The expected output is exactly the lines below, starting at the line with "İptal&İade Koşulları (276, 2371)" and ending at the line with "Alumni Community (90, 218)", both included; no other line belongs in it.

Dataset entries
==============================
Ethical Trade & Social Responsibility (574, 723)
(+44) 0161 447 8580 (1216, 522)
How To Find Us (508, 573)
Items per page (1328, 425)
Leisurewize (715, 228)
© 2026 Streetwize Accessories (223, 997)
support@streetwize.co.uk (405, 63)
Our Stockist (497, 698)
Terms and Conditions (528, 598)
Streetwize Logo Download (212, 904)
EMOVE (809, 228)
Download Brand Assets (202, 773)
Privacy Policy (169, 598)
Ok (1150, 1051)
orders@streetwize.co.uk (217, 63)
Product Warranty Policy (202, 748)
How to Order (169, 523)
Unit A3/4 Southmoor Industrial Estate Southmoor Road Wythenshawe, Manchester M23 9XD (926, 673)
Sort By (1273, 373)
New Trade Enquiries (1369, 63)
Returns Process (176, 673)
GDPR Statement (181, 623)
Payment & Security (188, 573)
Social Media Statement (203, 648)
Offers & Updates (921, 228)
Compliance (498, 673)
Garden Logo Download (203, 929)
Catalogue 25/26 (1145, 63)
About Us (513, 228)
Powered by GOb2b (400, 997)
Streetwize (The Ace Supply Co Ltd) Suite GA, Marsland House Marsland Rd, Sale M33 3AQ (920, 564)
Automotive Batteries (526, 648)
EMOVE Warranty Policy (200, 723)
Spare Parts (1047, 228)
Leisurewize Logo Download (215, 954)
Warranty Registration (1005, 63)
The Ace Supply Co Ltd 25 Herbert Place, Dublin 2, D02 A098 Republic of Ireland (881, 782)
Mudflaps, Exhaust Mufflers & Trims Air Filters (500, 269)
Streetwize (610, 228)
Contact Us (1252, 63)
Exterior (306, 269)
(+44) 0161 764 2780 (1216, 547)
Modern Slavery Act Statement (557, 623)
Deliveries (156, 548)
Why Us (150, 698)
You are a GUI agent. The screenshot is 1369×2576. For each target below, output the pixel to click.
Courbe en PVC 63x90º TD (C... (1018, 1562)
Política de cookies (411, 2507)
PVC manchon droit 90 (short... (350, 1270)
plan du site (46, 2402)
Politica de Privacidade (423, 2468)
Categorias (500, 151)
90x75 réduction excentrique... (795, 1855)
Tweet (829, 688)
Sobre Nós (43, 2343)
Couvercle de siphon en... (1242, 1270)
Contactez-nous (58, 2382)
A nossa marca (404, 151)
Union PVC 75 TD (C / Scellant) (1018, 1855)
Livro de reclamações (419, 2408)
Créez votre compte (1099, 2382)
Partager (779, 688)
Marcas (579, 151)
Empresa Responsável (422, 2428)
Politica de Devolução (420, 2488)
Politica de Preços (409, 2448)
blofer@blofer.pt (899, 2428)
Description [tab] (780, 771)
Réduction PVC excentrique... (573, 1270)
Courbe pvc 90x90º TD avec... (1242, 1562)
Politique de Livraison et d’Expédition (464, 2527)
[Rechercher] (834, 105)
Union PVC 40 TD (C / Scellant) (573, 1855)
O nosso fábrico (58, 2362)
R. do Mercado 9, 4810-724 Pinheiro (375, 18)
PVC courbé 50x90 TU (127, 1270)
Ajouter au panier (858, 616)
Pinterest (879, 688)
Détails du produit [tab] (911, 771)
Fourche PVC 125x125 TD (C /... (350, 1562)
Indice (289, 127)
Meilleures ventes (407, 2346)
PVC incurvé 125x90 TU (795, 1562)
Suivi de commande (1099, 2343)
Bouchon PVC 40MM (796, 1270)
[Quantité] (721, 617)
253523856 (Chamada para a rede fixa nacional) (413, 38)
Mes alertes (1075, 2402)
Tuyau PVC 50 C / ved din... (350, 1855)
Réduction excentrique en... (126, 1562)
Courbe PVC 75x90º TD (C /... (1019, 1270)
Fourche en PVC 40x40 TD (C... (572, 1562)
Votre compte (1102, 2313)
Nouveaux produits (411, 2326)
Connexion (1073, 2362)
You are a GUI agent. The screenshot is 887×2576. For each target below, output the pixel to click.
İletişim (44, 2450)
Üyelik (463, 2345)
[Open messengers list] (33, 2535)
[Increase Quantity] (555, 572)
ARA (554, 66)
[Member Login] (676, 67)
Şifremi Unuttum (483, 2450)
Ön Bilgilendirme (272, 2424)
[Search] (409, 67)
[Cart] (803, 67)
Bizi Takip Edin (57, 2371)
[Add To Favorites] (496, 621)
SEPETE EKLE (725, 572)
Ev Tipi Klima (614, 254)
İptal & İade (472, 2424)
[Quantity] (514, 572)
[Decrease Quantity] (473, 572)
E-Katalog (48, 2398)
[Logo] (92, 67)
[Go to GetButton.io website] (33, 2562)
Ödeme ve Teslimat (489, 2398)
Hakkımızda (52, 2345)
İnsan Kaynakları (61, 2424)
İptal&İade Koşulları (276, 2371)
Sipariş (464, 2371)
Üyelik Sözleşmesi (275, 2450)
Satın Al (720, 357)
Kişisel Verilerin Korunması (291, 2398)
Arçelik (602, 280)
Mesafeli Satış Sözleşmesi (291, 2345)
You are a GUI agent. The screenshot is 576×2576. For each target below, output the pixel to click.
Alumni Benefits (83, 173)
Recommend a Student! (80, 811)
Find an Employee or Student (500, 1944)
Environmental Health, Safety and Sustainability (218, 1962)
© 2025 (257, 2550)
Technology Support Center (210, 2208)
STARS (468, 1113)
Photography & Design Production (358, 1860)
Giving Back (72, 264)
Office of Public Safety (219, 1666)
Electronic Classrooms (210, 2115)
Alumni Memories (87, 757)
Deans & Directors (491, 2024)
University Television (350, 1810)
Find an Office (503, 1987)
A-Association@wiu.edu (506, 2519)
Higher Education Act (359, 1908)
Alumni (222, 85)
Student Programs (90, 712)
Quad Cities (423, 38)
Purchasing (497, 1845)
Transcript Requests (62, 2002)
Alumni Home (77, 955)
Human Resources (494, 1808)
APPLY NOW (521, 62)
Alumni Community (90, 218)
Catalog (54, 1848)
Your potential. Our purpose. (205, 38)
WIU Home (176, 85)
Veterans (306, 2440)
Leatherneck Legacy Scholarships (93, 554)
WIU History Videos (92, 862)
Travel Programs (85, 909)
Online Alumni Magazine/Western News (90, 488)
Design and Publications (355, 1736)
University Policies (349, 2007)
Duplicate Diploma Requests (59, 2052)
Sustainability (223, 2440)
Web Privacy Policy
==============================
[RESPONSE]:
İptal&İade Koşulları (276, 2371)
Sipariş (464, 2371)
Üyelik Sözleşmesi (275, 2450)
Satın Al (720, 357)
Kişisel Verilerin Korunması (291, 2398)
Arçelik (602, 280)
Mesafeli Satış Sözleşmesi (291, 2345)
You are a GUI agent. The screenshot is 576×2576. For each target below, output the pixel to click.
Alumni Benefits (83, 173)
Recommend a Student! (80, 811)
Find an Employee or Student (500, 1944)
Environmental Health, Safety and Sustainability (218, 1962)
© 2025 (257, 2550)
Technology Support Center (210, 2208)
STARS (468, 1113)
Photography & Design Production (358, 1860)
Giving Back (72, 264)
Office of Public Safety (219, 1666)
Electronic Classrooms (210, 2115)
Alumni Memories (87, 757)
Deans & Directors (491, 2024)
University Television (350, 1810)
Find an Office (503, 1987)
A-Association@wiu.edu (506, 2519)
Higher Education Act (359, 1908)
Alumni (222, 85)
Student Programs (90, 712)
Quad Cities (423, 38)
Purchasing (497, 1845)
Transcript Requests (62, 2002)
Alumni Home (77, 955)
Human Resources (494, 1808)
APPLY NOW (521, 62)
Alumni Community (90, 218)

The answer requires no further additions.